## Your task
Every line below that holds the string "details" must be copied.

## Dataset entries
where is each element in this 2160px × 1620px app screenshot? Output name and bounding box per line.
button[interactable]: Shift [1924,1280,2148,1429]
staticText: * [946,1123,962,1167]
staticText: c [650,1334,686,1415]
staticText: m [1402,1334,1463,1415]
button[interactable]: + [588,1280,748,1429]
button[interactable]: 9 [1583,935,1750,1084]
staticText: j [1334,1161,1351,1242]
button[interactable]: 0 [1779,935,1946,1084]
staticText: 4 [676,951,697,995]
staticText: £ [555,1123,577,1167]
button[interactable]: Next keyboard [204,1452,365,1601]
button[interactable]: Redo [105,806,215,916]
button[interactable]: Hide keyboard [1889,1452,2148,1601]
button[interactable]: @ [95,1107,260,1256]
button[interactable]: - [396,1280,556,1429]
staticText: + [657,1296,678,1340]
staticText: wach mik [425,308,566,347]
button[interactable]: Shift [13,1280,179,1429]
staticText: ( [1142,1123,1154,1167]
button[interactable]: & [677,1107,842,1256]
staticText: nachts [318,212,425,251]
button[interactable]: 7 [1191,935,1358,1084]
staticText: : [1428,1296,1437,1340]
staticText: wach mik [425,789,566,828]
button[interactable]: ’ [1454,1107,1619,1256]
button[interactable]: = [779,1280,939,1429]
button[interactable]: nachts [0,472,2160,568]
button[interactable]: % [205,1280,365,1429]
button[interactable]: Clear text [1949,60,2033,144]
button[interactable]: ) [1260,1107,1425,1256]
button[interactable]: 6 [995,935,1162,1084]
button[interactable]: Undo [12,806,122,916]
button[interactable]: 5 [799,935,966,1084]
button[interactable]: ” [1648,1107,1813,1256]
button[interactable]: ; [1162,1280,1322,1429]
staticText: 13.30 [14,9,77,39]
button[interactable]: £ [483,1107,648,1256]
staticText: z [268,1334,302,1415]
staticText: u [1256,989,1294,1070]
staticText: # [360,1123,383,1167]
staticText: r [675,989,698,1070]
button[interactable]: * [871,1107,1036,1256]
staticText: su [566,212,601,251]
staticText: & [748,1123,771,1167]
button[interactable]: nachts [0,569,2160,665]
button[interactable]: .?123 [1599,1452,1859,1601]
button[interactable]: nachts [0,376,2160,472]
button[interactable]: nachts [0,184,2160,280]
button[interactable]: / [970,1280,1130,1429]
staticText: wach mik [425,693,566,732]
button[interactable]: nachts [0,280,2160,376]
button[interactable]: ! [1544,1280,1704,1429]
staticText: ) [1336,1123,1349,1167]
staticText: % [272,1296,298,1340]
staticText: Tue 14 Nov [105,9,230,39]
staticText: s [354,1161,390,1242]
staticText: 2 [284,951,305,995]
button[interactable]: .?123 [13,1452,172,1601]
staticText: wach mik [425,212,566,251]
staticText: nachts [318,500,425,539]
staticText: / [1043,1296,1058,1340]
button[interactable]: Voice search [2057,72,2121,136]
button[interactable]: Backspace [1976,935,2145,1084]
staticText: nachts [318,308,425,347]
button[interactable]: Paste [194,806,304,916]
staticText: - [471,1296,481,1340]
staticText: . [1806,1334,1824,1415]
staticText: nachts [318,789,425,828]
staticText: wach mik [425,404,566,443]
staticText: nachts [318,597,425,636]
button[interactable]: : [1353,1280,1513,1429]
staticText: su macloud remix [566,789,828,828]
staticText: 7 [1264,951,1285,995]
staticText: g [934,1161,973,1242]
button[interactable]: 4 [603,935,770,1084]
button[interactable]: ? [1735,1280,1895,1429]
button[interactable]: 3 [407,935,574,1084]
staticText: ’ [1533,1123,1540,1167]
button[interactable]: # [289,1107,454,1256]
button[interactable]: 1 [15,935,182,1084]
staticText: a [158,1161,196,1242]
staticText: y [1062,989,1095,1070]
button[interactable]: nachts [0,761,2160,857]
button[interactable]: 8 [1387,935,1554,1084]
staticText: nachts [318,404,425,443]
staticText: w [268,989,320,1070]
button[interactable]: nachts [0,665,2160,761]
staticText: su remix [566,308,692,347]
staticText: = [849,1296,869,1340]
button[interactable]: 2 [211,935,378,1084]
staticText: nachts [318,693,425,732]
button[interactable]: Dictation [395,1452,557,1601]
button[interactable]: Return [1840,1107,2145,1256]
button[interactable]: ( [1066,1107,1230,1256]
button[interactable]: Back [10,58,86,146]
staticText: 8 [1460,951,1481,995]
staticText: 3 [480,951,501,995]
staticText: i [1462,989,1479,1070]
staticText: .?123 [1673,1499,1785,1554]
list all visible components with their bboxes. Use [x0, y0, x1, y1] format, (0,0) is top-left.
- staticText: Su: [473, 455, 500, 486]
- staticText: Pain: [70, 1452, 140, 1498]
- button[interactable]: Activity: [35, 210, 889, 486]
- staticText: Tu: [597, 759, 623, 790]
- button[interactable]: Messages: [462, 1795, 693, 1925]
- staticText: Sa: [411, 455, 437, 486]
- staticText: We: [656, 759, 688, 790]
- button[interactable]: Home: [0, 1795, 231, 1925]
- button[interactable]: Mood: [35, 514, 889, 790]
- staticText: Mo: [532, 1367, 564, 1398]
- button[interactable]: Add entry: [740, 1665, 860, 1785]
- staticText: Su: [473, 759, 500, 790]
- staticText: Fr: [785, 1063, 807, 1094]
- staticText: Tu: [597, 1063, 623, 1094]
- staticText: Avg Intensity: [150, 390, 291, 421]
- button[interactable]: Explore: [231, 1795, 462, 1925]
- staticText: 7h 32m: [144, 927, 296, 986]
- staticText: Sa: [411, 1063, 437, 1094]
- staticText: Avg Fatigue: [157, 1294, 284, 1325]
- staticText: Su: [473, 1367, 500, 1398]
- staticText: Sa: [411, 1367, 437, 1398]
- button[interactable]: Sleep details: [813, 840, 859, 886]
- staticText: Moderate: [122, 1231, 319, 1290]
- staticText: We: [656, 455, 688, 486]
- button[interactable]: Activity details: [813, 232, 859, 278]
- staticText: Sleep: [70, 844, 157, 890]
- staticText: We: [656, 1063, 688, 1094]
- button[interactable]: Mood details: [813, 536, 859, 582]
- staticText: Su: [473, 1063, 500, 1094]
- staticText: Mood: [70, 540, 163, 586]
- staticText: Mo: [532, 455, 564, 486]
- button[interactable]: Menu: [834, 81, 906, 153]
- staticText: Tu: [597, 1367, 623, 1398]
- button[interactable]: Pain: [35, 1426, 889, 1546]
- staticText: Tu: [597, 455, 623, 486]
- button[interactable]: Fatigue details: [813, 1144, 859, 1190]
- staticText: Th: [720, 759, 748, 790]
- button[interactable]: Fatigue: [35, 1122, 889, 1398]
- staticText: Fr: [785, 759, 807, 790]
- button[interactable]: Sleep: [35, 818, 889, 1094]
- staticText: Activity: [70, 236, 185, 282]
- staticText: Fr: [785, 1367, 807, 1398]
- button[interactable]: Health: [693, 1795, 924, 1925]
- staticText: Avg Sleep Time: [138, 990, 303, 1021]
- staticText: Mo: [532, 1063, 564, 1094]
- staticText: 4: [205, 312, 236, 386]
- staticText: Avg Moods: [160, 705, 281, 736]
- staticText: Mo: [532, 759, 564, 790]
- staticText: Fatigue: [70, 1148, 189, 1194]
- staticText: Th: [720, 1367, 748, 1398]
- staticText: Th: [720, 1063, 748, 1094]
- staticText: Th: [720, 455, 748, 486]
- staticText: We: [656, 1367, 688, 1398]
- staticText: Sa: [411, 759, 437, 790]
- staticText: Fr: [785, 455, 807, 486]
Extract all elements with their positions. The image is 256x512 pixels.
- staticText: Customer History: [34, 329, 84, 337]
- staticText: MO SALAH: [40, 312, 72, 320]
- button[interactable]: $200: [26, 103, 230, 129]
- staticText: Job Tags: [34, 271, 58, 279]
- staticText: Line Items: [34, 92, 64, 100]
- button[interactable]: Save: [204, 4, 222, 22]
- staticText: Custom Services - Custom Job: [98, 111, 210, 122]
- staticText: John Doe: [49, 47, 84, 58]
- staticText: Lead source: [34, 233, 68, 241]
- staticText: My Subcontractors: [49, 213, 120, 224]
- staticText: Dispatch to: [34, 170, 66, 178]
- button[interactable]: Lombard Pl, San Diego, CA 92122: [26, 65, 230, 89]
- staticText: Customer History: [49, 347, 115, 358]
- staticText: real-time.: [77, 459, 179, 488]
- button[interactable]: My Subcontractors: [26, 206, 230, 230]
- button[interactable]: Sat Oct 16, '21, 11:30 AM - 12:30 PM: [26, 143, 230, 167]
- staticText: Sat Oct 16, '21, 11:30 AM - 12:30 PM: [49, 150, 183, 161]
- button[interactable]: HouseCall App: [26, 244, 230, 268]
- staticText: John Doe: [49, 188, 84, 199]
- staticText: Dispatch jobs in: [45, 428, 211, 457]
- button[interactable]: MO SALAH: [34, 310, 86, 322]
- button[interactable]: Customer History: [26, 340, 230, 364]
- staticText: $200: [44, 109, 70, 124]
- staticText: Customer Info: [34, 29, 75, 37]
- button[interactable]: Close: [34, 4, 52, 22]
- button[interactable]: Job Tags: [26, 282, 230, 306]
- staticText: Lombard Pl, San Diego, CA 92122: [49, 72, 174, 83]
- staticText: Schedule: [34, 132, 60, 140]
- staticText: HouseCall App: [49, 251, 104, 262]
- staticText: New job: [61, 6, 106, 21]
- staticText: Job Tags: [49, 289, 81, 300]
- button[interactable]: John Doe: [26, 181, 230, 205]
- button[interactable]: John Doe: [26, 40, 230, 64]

## Written answer
- button[interactable]: Sleep details: [813, 840, 859, 886]
- button[interactable]: Activity details: [813, 232, 859, 278]
- button[interactable]: Mood details: [813, 536, 859, 582]
- button[interactable]: Fatigue details: [813, 1144, 859, 1190]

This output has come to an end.